How to access DeepSeek and Qwen alongside OpenAI without managing separate API keys for everything

# ai# llm# devops# machinelearning

yukixing6-star

This is a problem I spent longer on than I should have. We run a mixed model stack. DeepSeek V3 for...

This is a problem I spent longer on than I should have.
We run a mixed model stack. DeepSeek V3 for the cost-sensitive tasks, Qwen 2.5 for multilingual, GPT-4o for the things that actually need it. On paper this sounds fine. In practice managing the API layer for all of these became a part-time job I didn’t sign up for.
Separate credentials for each provider. Separate rate limit handling. Separate billing accounts to reconcile at the end of the month. Separate integrations that break independently when providers push updates. And Chinese model providers in particular have a different update cadence than western ones — I’ve had DeepSeek change something without warning twice in six months.
The thing I kept running into was that solutions that worked well for western models didn’t work as well for Chinese ones. The latency going through certain routing layers was noticeably higher for DeepSeek and Qwen than for GPT and Claude. Pricing at the volume we’re running them wasn’t competitive either.
I spent a while on a DIY approach. Built a thin routing layer that sat between our application and the provider APIs. It gave us a single interface internally. It worked fine until it didn’t. When a provider API changed we had to fix the integration ourselves. When we wanted to add a new model we had to extend the abstraction. The maintenance surface kept growing.
What I ended up on was Yotta Labs AI Gateway.

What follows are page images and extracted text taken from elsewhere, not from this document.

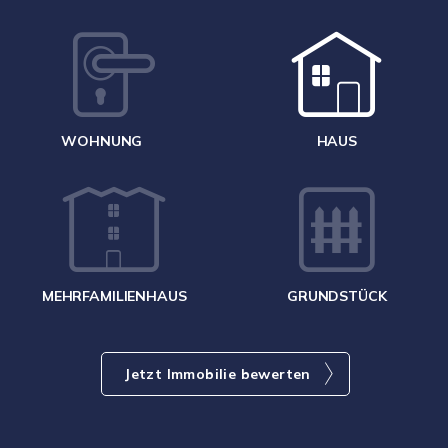
W
<
WOHNUNG
HAUS
g
MEHRFAMILIENHAUS
GRUNDSTÜCK
Jetzt Immobilie bewerten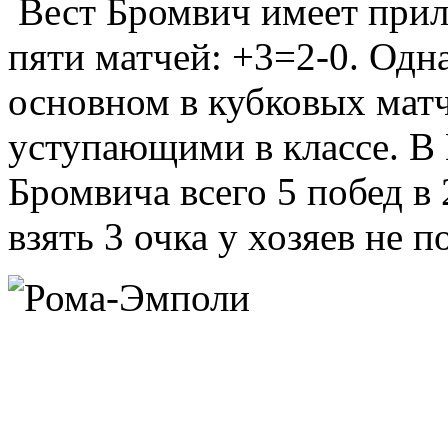
Вест Бромвич имеет прил
пяти матчей: +3=2-0. Одн
основном в кубковых матч
уступающими в классе. В 
Бромвича всего 5 побед в 
взять 3 очка у хозяев не п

I want to be accurate about what this is because it’s a bit different from what I expected going in.
It’s not a pure API aggregator in the way that some other tools are. It’s more of an infrastructure layer that also handles model routing — it manages the GPU compute underneath, which is why the latency profile for Chinese models is different. When you’re routing to DeepSeek or Qwen through an infrastructure gateway rather than a proxy layer you’re getting lower latency because the request path is shorter.
The practical setup is: one API key, routes across Chinese and western models, fallback handling built in. Billing is compute-based rather than per-token markup, which at the volume we’re running DeepSeek works out cheaper.
The thing I had to adjust my mental model on: this isn’t a drop-in replacement for anything I was using before. It’s a different architecture. The unified key is a feature of the infrastructure layer, not the point of it. If you’re mostly running GPT and Claude and occasionally touching Chinese models there are simpler options. But if Chinese models are a real part of your stack and you’re running them at any meaningful volume, the routing and cost profile is meaningfully better than what I had before.
Setup took about a day. I’ve been running it in production for four months. The Friday afternoon API update situation hasn’t happened since.